### Exercise requirements
Each line of the listing where "label" appears should be reported.
──────── Records shown ────────
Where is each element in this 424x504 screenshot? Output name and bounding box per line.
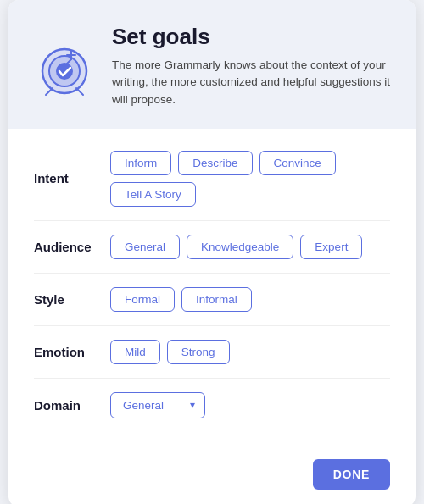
header-section: Set goals The more Grammarly knows about… xyxy=(8,0,416,129)
style-formal-button[interactable]: Formal xyxy=(110,287,175,312)
svg-line-8 xyxy=(46,88,53,95)
footer: DONE xyxy=(8,449,416,504)
done-button[interactable]: DONE xyxy=(313,459,390,490)
intent-label: Intent xyxy=(34,171,110,186)
audience-general-button[interactable]: General xyxy=(110,235,180,259)
emotion-label: Emotion xyxy=(34,345,110,359)
audience-expert-button[interactable]: Expert xyxy=(300,235,362,259)
audience-buttons: General Knowledgeable Expert xyxy=(110,235,362,259)
intent-describe-button[interactable]: Describe xyxy=(178,151,252,175)
page-title: Set goals xyxy=(112,24,390,50)
intent-buttons: Inform Describe Convince Tell A Story xyxy=(110,151,390,207)
audience-row: Audience General Knowledgeable Expert xyxy=(34,221,390,274)
intent-convince-button[interactable]: Convince xyxy=(259,151,336,175)
emotion-buttons: Mild Strong xyxy=(110,340,230,364)
style-informal-button[interactable]: Informal xyxy=(181,287,252,312)
domain-select-wrapper: General Academic Business Technical Crea… xyxy=(110,392,205,418)
header-text: Set goals The more Grammarly knows about… xyxy=(112,24,390,108)
emotion-strong-button[interactable]: Strong xyxy=(167,340,230,364)
audience-label: Audience xyxy=(34,240,110,254)
set-goals-card: Set goals The more Grammarly knows about… xyxy=(8,0,416,504)
domain-row: Domain General Academic Business Technic… xyxy=(34,379,390,432)
page-description: The more Grammarly knows about the conte… xyxy=(112,57,390,108)
style-row: Style Formal Informal xyxy=(34,274,390,326)
emotion-row: Emotion Mild Strong xyxy=(34,326,390,379)
audience-knowledgeable-button[interactable]: Knowledgeable xyxy=(187,235,293,259)
style-label: Style xyxy=(34,292,110,307)
goals-content: Intent Inform Describe Convince Tell A S… xyxy=(8,129,416,449)
domain-label: Domain xyxy=(34,398,110,413)
domain-select[interactable]: General Academic Business Technical Crea… xyxy=(110,392,205,418)
target-icon xyxy=(34,36,95,97)
style-buttons: Formal Informal xyxy=(110,287,252,312)
intent-inform-button[interactable]: Inform xyxy=(110,151,171,175)
intent-row: Intent Inform Describe Convince Tell A S… xyxy=(34,137,390,221)
svg-line-9 xyxy=(76,88,83,95)
emotion-mild-button[interactable]: Mild xyxy=(110,340,160,364)
intent-tell-a-story-button[interactable]: Tell A Story xyxy=(110,182,196,207)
────────
### Your solution
intent-label: Intent xyxy=(34,171,110,186)
emotion-label: Emotion xyxy=(34,345,110,359)
audience-label: Audience xyxy=(34,240,110,254)
style-label: Style xyxy=(34,292,110,307)
domain-label: Domain xyxy=(34,398,110,413)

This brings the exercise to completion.